*** RECORDS FOR PROCESSING

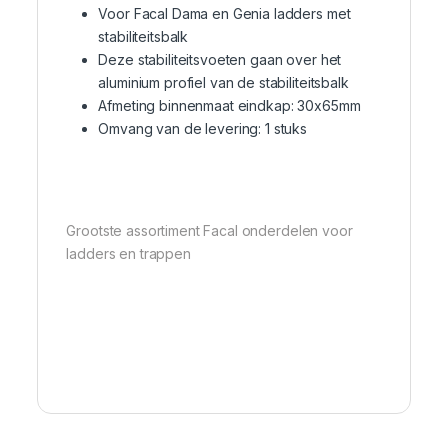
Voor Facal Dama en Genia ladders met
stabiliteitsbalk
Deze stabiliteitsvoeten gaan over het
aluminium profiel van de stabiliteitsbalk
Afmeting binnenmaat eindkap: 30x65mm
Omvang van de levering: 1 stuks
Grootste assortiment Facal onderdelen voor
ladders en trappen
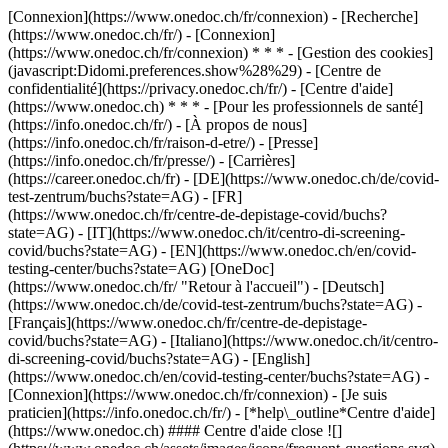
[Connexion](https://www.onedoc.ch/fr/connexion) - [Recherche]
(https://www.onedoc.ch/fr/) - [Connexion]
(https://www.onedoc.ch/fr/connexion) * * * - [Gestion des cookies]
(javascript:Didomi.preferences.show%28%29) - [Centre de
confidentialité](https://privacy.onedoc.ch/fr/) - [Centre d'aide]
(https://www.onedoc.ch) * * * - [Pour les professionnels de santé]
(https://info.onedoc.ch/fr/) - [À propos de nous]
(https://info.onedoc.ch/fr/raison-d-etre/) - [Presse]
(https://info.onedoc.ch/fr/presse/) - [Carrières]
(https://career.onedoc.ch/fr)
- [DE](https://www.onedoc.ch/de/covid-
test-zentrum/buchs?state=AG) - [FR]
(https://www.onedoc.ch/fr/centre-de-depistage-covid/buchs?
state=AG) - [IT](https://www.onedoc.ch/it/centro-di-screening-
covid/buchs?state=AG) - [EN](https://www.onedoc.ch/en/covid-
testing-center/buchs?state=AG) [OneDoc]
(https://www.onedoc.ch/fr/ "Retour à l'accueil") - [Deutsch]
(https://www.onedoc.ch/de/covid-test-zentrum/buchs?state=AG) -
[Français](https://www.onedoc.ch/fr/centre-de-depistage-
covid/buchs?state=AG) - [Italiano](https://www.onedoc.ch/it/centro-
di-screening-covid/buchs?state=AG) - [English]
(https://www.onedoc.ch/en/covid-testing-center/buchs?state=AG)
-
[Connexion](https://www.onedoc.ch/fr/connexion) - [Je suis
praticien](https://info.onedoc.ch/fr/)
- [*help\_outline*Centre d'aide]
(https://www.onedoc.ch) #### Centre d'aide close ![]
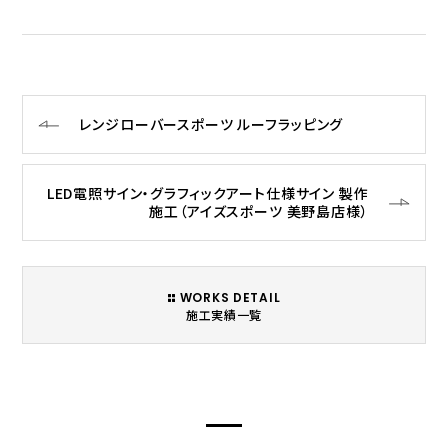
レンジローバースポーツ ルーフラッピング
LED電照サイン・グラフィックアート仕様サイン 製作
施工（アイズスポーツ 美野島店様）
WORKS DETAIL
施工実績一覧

******

• _YOUR ASSIGNMENT_: Each line in the material with "Facal" in it must be reported.

• _OUTPUT_:
Voor Facal Dama en Genia ladders met
Grootste assortiment Facal onderdelen voor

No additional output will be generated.